** What needs to be done **
The entries that follow are to be duplicated in full, character for character.

** Recorded information **
--- START ---

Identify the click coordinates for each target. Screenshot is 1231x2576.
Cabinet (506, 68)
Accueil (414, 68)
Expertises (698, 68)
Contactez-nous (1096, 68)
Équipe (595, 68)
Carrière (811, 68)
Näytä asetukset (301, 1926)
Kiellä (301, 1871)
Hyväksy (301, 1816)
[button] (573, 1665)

--- END ---

** Result for this exercise **
Identify the click coordinates for each target. Screenshot is 1231x2576.
Cabinet (506, 68)
Accueil (414, 68)
Expertises (698, 68)
Contactez-nous (1096, 68)
Équipe (595, 68)
Carrière (811, 68)
Näytä asetukset (301, 1926)
Kiellä (301, 1871)
Hyväksy (301, 1816)
[button] (573, 1665)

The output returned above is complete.